**YOUR GOAL:**
When you repeat the listing, keep every character as it is.

**RECORDS FOR THE TASK:**
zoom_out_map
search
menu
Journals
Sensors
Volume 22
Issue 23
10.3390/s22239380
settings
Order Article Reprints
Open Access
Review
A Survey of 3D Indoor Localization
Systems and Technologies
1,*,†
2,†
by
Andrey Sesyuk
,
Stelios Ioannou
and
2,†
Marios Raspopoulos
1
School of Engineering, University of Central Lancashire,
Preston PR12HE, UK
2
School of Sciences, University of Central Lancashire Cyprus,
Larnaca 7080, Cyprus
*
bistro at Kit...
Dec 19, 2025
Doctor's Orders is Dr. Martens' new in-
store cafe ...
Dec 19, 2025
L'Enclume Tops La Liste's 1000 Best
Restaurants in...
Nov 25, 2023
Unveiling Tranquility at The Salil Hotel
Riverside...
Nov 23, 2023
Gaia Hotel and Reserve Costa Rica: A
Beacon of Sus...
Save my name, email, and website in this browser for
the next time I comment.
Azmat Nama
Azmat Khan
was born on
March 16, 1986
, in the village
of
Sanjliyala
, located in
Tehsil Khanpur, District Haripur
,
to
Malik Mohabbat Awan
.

**RESPONSE AREA:**
zoom_out_map
search
menu
Journals
Sensors
Volume 22
Issue 23
10.3390/s22239380
settings
Order Article Reprints
Open Access
Review
A Survey of 3D Indoor Localization
Systems and Technologies
1,*,†
2,†
by
Andrey Sesyuk
,
Stelios Ioannou
and
2,†
Marios Raspopoulos
1
School of Engineering, University of Central Lancashire,
Preston PR12HE, UK
2
School of Sciences, University of Central Lancashire Cyprus,
Larnaca 7080, Cyprus
*
bistro at Kit...
Dec 19, 2025
Doctor's Orders is Dr. Martens' new in-
store cafe ...
Dec 19, 2025
L'Enclume Tops La Liste's 1000 Best
Restaurants in...
Nov 25, 2023
Unveiling Tranquility at The Salil Hotel
Riverside...
Nov 23, 2023
Gaia Hotel and Reserve Costa Rica: A
Beacon of Sus...
Save my name, email, and website in this browser for
the next time I comment.
Azmat Nama
Azmat Khan
was born on
March 16, 1986
, in the village
of
Sanjliyala
, located in
Tehsil Khanpur, District Haripur
,
to
Malik Mohabbat Awan
.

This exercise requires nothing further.